Understanding Parallelization with Task Group

I'm looking to parallelize a simple for loop using Swift concurrency.

Say I do this (note there are no await calls in the task groups):

let array: [Int] = [/* large int array to process */]
let result = await withTaskGroup(of: Int.self, returning: [Int].self) { group in 
    for idx in stride(from: 0, to: array.count, by: 10) {
        group.addTask {
            return idx * Int.random()
        }
    }
    return await group.reduce(into: [Int](), { $0.append($1) })
}

Can I expect this synchronous code to be parallelized using a task group like this? Or do task groups require their tasks to contain async functions to run in parallel.

3 Likes

I thinkSwift concurrency is a perfect fit for this kind of job. Each task in the group runs concurrently with other tasks in the group if they don't interact with each other.
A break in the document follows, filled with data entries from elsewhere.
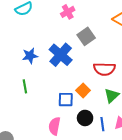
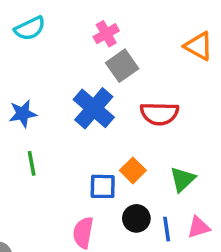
gray square: (86, 36) -> (122, 66), moved
blue star: (30, 56) -> (23, 114), moved
red semicircle: (104, 69) -> (159, 114), moved

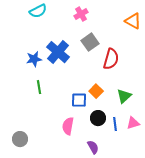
gray square: (122, 66) -> (90, 42), moved
blue cross: (94, 108) -> (58, 52), moved
red semicircle: (159, 114) -> (111, 59), turned -75

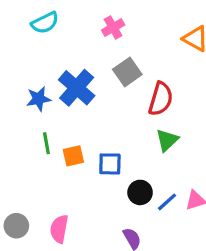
orange square: (96, 91) -> (73, 156), moved, turned 32
green triangle: (124, 96) -> (167, 140), moved
blue line: (115, 124) -> (167, 202), turned 56
pink semicircle: (68, 126) -> (59, 229), moved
However, there is a limit to the number of tasks that can be added to a task group before overloading the cores, causing a thread explosion.

Edit: The last statement above is incorrect. See @mattie's post below.
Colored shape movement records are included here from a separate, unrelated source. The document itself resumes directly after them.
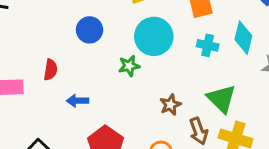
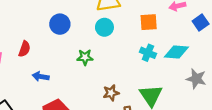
cyan circle: (154, 36) -> (104, 27), moved, size x0.6
cyan diamond: (243, 38) -> (176, 52), turned 70

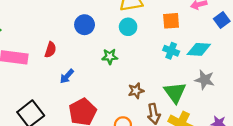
blue arrow: (41, 76) -> (67, 76), turned -56
gray star: (196, 79) -> (205, 80), moved

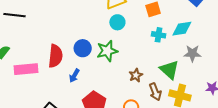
blue circle: (85, 25) -> (83, 48), moved
red semicircle: (50, 50) -> (55, 56), size x1.6
green star: (110, 56) -> (107, 51), size x1.5

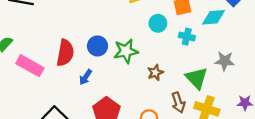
cyan circle: (117, 22) -> (158, 23), moved
cyan diamond: (182, 29) -> (214, 17), moved
pink rectangle: (26, 69) -> (30, 66), turned 30
brown star: (136, 75) -> (155, 73), moved

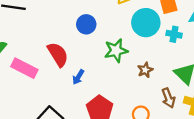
cyan circle: (158, 23) -> (146, 23), size x1.6
blue circle: (97, 46) -> (86, 24), moved
red semicircle: (65, 53) -> (58, 54), turned -40

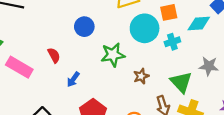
cyan cross: (174, 34) -> (172, 42), turned -32
red semicircle: (58, 54) -> (54, 55), size x0.6

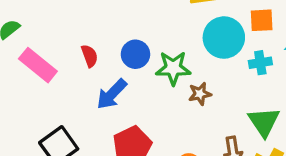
blue circle: (84, 27) -> (135, 54), moved
brown star: (141, 76) -> (200, 94), moved
blue arrow: (73, 79) -> (112, 94), size x1.5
The short answer is that you do have async functions for your tasks. The closure parameter of addTask is declared async, and your closure argument is a function, hence it's an async function.
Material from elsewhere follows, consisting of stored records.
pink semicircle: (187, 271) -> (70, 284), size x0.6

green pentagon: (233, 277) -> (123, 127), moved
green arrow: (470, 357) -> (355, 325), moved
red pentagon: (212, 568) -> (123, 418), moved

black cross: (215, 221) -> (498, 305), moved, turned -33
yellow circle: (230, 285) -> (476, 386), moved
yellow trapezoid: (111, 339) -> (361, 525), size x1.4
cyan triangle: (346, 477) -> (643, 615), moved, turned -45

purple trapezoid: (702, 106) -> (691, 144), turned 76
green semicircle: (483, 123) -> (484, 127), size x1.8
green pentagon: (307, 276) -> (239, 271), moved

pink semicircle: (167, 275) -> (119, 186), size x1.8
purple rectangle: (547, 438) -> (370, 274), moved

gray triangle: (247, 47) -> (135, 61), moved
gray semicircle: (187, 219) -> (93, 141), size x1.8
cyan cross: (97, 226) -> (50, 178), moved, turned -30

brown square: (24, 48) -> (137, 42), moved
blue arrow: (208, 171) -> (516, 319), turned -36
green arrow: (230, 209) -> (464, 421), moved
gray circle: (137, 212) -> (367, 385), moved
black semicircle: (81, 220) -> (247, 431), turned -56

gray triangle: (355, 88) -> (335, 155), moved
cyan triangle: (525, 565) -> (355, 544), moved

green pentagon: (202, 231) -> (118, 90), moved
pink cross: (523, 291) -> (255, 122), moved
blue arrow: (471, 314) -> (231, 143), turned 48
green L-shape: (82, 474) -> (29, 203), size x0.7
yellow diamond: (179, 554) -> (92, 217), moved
The longer answer is that it's a bit misleading to think that there's "really" anything known as an "async function":

  1. A function declared with the async keyword is a function which may contain internal suspension points.
  2. Of course, a function with internal suspension points must — as an implementation detail — compile a bit differently to a function without any internal suspension points. In that sense (of course) there really are "async functions", but this sense doesn't really produce a lot of insight to anything but the implementation details.
  3. Some functions may have non-internal implicit suspension points when called in particular ways. For example, an isolated synchronous function in an actor still needs to be called with await from outside the actor, because crossing the actor's isolation boundary is necessarily a suspension point, even when the function itself doesn't contain any.
  4. Another example is the function that represents the body of a Task. In concept, a task is created with an implicit suspension point preceding its body, though for all I know this may just be a "ready to run" thing, rather than a true suspension point. But the principle seems the same to me.
  5. In general, invocation of a function always begins synchronously, and continues to run synchronously until it reaches the function's first suspension point. This might be almost immediately if the first suspension point is an implicit one. If it has no suspension points (internal or implicit), then the function will run to completion synchronously, even if called in what you may think of as an asynchronous context.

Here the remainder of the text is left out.